Several years ago, before Revolution Analytics was acquired by Microsoft, Andrie deVries created a very useful package called miniCRAN. This package makes it easy to create local packages that users can employ to install R packages. Often, this is necessary for security reasons; users are prevented from downloading executable files from external repositories.
However, miniCRAN also serves another valuable purpose which will suit our needs precisely. It is easy to upload a single independent R package into Microsoft Azure ML. However, many R packages have multiple dependencies, and managing all the requirements can become a management headache. A very practical solution is to define an R script on a local machine that creates a repository of the desired packages. This repository will automatically include required dependencies. The entire repository can then be zipped and loaded into your AzureML space, and desired packages can be installed as needed, just as easily as if you will using RStudio. Furthermore, the zipped repository can become a shared resource for all the R developers on the team.
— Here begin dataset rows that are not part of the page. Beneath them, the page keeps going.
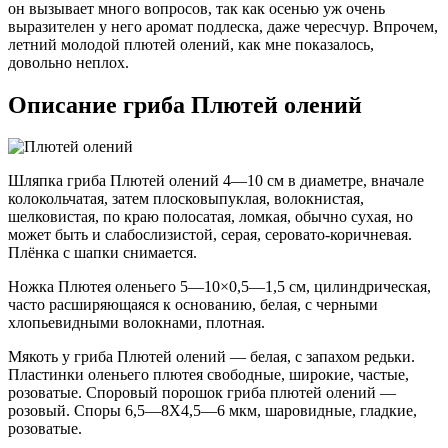
он вызывает много вопросов, так как осенью уж очень
выразителен у него аромат подлеска, даже чересчур. Впрочем,
летний молодой плютей олений, как мне показалось,
довольно неплох.
Описание гриба Плютей олений
Шляпка гриба Плютей олений 4—10 см в диаметре, вначале
колокольчатая, затем плосковыпуклая, волокнистая,
шелковистая, по краю полосатая, ломкая, обычно сухая, но
может быть и слабослизистой, серая, серовато-коричневая.
Плёнка с шапки снимается.
Ножка Плютея оленьего 5—10×0,5—1,5 см, цилиндрическая,
часто расширяющаяся к основанию, белая, с черными
хлопьевидными волокнами, плотная.
Мякоть у гриба Плютей олений — белая, с запахом редьки.
Пластинки оленьего плютея свободные, широкие, частые,
розоватые. Споровый порошок гриба плютей олений —
розовый. Споры 6,5—8X4,5—6 мкм, шаровидные, гладкие,
розоватые.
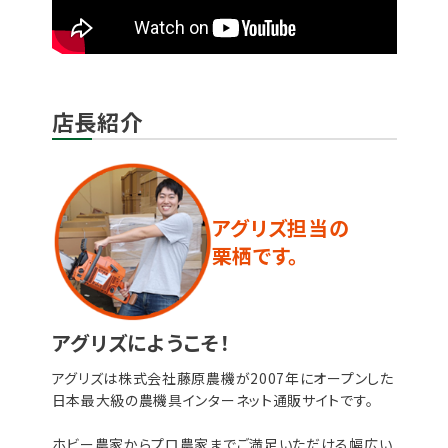
店長紹介
アグリズ担当の
栗栖です。
アグリズにようこそ！
アグリズは株式会社藤原農機が2007年にオープンした
日本最大級の農機具インターネット通販サイトです。
ホビー農家からプロ農家までご満足いただける幅広い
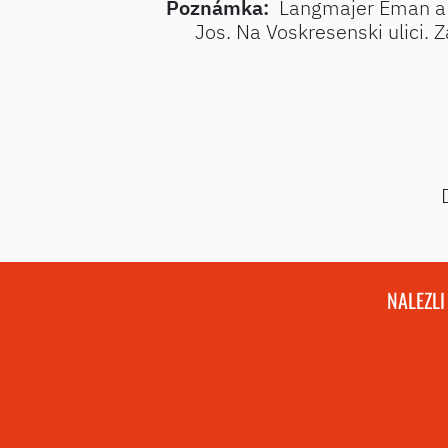
Poznámka:
Langmajer Eman a A
Jos. Na Voskresenski ulici.
NALEZLI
Creating the Local Repository
In this example, we will install and load the package "sn" which is helpful for generating skewed probability distributions.
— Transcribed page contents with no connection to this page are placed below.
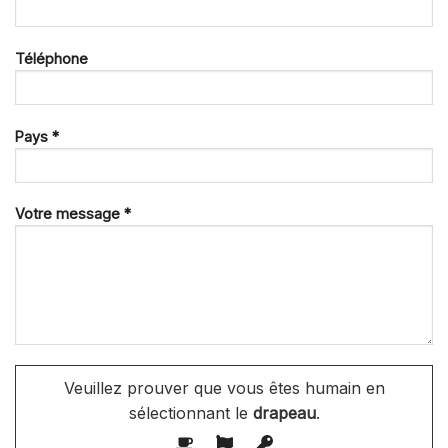
Téléphone
Pays *
Votre message *
Veuillez prouver que vous êtes humain en
sélectionnant le
drapeau
.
The following script is run in your local RStudio to generate a local CRAN-like repository:
library(miniCRAN)
# cf https://blog.revolutionanalytics.com/2014/10/introducing-minicran.html
options(repos = c(CRAN = "https://cran.at.r-project.org/"))
# we create a vector of all the CRAN packages we
# would like to include in our local repository
pkgs <- c("numDeriv", "sn")
localCRAN <- "~/localMiniCRAN"
dir.create(localCRAN)
makeRepo(pkgDep(pkgs), path = localCRAN, type = "source")
makeRepo(pkgDep(pkgs), path = localCRAN, type = "win.binary")
When we are finished, we can view the resulting repository files in the Windows File Explorer. Note that in this example we explicitly distinguish between packages distributed as source code and those distributed as Windows binaries.
Note that the local repository includes mnormt, which is a requirement of sn but which we did not explicitly mention in the repository script.
Loading the Zipped Repository into AzureML
The zipped repository is uploaded as you would any data file. The "dataset" is then connected to an Execute R Script step in the Azure ML Studio.
The following code installs the required package(s) for use by the R script. In this example, R code to view a table of packages is included, but this is solely to observe the repository packages in a test environment. It is not necessary in the deployed script.
# setting-up the repository
uri_repo <- "file:///C:/src/localMiniCRAN/"
options(repos = uri_repo)
# extracting the list of available packages
table_packages <- data.frame(package = rownames(available.packages()))
# installing a required package
install.packages("sn")
library(sn)
# do something with the newly loaded libraries
# outputting the list of packages
maml.mapOutputPort("table_packages")
Conclusion
The miniCRAN package is an excellent tool for managing package dependencies for Azure ML projects involving R script. The example here includes only a single package with two dependencies, but a real miniCRAN repository will include all the package references required by a multitude of Azure ML experiments. The miniCRAN repository then becomes a single easy-to-use and easy-to-manage resource for Azure ML scripts that require additional packages not supplied on Azure.